▶ [ASSIGNMENT]:
Search the records below for "will" and copy every line it turns up in.

▶ [Collected data]:
* * *

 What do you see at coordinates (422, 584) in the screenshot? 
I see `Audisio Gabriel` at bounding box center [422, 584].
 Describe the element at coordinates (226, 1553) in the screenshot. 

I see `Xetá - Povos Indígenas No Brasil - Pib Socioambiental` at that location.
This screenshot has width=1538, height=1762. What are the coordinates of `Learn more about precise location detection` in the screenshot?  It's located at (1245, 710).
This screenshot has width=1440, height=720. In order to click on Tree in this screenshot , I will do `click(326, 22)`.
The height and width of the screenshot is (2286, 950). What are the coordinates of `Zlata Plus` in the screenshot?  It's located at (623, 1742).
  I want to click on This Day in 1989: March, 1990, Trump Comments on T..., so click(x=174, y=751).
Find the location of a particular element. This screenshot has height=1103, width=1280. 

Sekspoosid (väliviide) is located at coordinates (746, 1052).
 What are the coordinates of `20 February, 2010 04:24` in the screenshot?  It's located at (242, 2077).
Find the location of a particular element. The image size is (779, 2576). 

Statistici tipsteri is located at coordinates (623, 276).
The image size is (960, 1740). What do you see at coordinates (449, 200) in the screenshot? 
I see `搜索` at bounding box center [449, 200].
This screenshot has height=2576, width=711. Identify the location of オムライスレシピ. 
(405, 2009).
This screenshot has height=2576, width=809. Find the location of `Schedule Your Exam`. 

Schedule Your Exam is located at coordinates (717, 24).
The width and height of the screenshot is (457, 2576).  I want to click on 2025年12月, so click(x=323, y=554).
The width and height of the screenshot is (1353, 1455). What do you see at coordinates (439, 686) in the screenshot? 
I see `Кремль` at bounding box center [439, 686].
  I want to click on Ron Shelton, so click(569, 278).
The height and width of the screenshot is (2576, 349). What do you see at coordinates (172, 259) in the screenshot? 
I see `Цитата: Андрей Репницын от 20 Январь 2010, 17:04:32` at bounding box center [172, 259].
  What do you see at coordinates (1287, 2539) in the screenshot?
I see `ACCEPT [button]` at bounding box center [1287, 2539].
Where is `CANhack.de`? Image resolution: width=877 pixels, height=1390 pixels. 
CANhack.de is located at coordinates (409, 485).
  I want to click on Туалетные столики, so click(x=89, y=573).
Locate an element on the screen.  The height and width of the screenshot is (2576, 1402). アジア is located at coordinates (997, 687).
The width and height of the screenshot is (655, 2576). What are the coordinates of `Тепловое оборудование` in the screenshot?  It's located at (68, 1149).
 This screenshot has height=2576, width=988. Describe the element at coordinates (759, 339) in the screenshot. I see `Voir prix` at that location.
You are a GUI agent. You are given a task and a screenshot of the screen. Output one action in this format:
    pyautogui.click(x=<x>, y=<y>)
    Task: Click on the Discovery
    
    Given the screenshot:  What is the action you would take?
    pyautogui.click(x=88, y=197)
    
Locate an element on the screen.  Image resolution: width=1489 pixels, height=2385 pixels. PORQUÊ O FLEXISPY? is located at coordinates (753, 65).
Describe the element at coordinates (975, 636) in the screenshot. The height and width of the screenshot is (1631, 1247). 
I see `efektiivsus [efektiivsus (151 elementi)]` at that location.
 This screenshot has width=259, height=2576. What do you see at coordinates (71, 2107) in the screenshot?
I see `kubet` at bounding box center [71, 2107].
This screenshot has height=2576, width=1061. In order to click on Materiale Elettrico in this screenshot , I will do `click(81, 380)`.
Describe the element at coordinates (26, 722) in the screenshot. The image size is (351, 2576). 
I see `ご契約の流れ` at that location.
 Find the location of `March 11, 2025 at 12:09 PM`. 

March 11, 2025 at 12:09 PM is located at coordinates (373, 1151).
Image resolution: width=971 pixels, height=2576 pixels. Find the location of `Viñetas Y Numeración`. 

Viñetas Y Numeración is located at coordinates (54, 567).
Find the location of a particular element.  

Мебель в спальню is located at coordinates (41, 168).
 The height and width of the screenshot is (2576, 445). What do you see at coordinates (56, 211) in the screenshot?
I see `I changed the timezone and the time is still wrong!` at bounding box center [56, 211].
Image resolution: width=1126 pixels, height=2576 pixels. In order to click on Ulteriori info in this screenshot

* * *

▶ [SOLUTION TO THIS EXERCISE]:
This screenshot has width=1440, height=720. In order to click on Tree in this screenshot , I will do `click(326, 22)`.
This screenshot has height=2576, width=1061. In order to click on Materiale Elettrico in this screenshot , I will do `click(81, 380)`.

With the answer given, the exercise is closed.